The pipes, waterways and facilities that comprise the “bones” of the sewage treatment system in the U.S. were born in the late 19th and early 20th centuries. Pipes made of clay, tile and sometimes even wood are often unearthed in the major cities of the Northeast, and what newer infrastructure exists has been replaced piecemeal, the result of failure instead of a systematic program of preventative maintenance. The main drains that feed our sewage treatment facilities lay buried beneath busy streets and thoroughfares that politicians are loathe to dig up for weeks at a time, creating nightmarish, popularity devouring traffic jams. In the short-term-results world of municipal governments, it is easier to keep one’s fingers crossed and hope that the main sewer running down the center of Main Street collapses during someone else’s administration.
The problem with all of this is that our infrastructure is leaking like the proverbial sieve. In major metropolitan areas all over North America, sewage treatment plants overflow into the local river/lake/bay/ocean every time that it rains. Rain water infiltrates the sewer pipes at every level, small, medium and large, sending more and more fresh water downstream towards the treatment plant. And, as everyone knows, when you combine one gallon of clean water with one gallon of sewage, the result is two gallons of sewage. Two gallons of sewage that must now be handled by a sewage treatment plant that may have been designed back in the 1960s for a population base a fraction of the present day’s.
If all of this sounds frightening… good. Sewage spills are nasty business and we should all be doing what we can to prevent them.
Which leads me to the good news: It turns out that 40 to 50 percent of the fresh water infiltrating the waste water drainage system is getting in through lateral drains. Yes…those lateral drains, the one that drain cleaners and plumbers wrestle with every day. The ones that are the financial responsibility of home and business owners.
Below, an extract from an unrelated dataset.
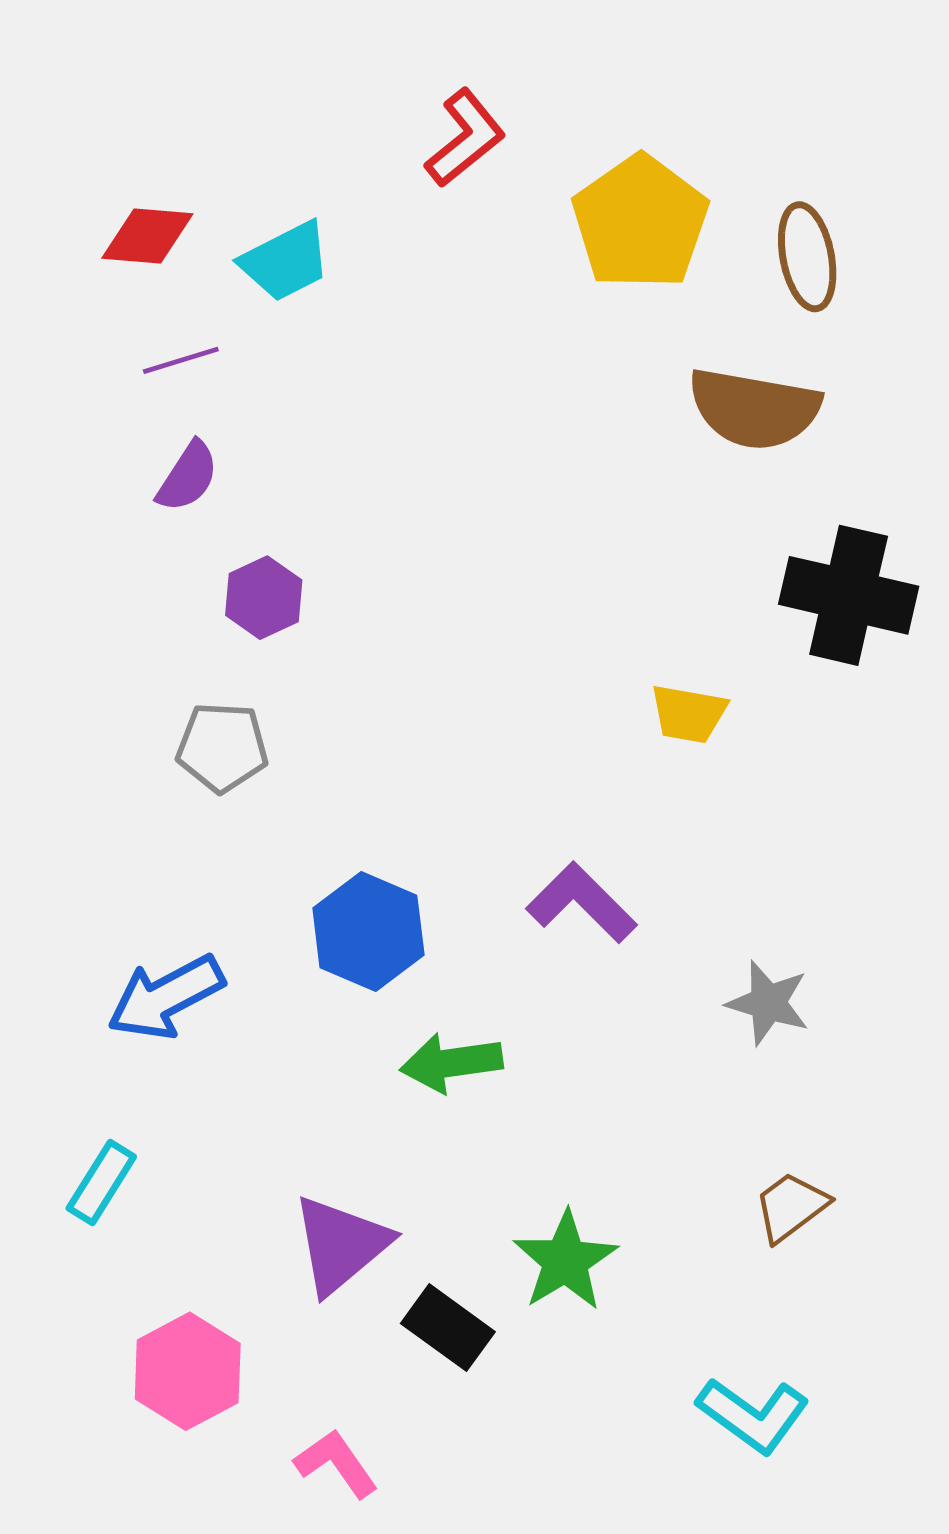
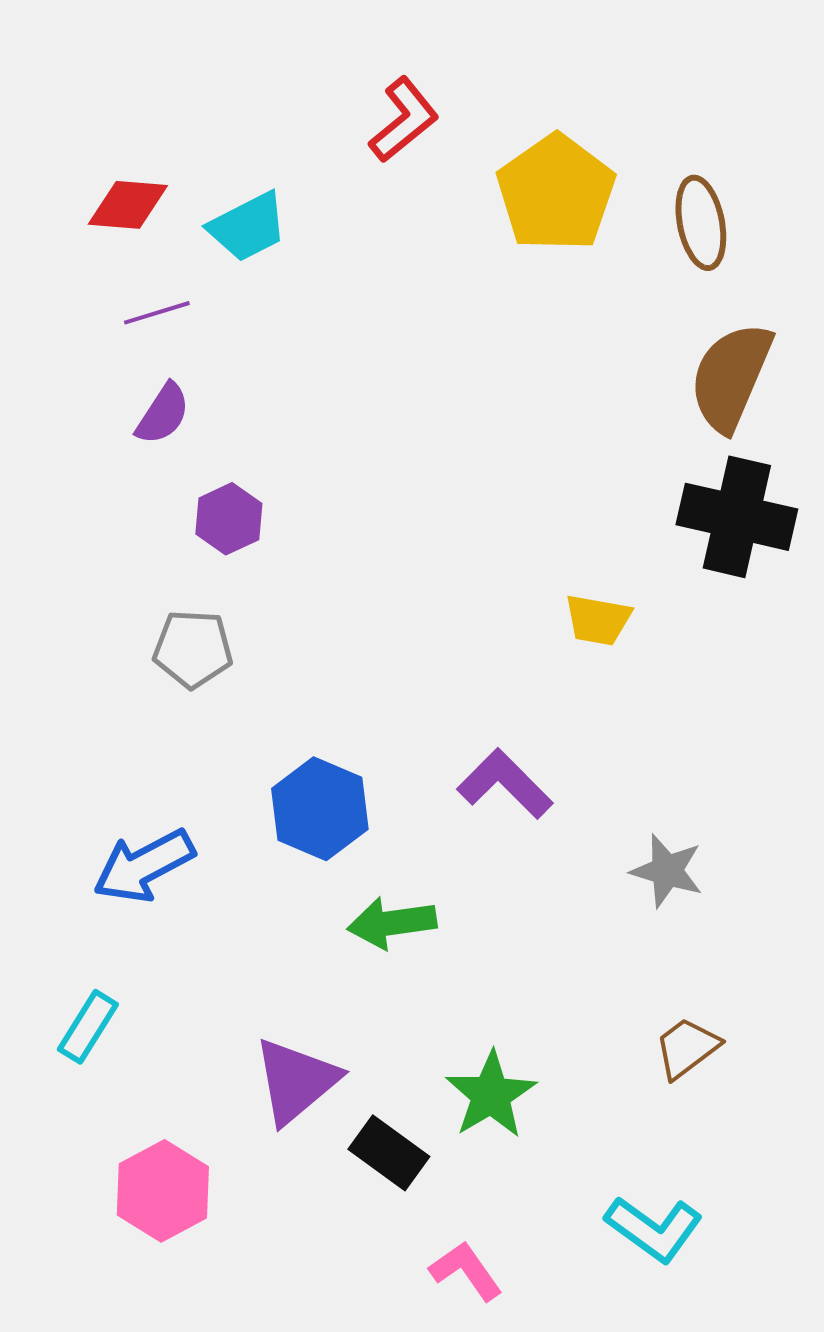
brown semicircle: (754, 409) -> (731, 377), moved, turned 103
pink L-shape: (336, 1463) -> (466, 1271), moved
The ones that plumbers and drain cleaners get paid for repairing. Those laterals.
The Environmental Protection Agency suggests that plumbers and drain cleaners replace, repair or re-line all pipes that are feeding fresh water into the system. To do your part, you need to look for two things:
- Leaky laterals.
- Laterals with illegal/out-of-code connections to storm sewers, downspouts, French drains, etc.
A pipe inspection and location system is obviously the first requirement to find and document problems. It’s unlikely that you will be able to get the property owner to pay for a pipe replacement of relining job if you can’t provide a good picture of what is happening deep underground.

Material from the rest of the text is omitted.